:: Input material

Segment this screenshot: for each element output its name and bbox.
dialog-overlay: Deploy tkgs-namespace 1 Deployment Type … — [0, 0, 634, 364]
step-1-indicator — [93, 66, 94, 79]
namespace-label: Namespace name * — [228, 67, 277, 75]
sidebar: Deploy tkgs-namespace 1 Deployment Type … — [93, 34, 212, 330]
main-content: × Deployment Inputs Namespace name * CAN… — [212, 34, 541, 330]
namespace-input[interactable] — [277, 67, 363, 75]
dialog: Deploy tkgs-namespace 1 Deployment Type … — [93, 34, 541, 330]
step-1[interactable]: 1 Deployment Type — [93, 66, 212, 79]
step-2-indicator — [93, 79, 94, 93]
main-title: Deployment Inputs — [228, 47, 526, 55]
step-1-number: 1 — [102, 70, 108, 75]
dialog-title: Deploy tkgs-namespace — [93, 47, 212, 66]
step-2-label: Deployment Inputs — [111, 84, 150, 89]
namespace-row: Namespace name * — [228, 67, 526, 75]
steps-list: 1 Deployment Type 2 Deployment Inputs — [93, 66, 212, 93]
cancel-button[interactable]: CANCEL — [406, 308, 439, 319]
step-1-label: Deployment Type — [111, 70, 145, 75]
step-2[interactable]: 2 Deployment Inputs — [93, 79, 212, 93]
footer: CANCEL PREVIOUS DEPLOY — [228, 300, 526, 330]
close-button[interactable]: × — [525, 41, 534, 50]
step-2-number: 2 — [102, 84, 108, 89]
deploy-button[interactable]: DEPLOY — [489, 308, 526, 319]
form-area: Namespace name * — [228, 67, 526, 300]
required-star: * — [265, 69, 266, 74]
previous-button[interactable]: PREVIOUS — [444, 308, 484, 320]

::::

**What you will do:** Your task is to copy each line of the data above that holds "interactable".

**Solution for this problem:**
namespace-input[interactable] — [277, 67, 363, 75]
step-1[interactable]: 1 Deployment Type — [93, 66, 212, 79]
cancel-button[interactable]: CANCEL — [406, 308, 439, 319]
step-2[interactable]: 2 Deployment Inputs — [93, 79, 212, 93]
close-button[interactable]: × — [525, 41, 534, 50]
deploy-button[interactable]: DEPLOY — [489, 308, 526, 319]
previous-button[interactable]: PREVIOUS — [444, 308, 484, 320]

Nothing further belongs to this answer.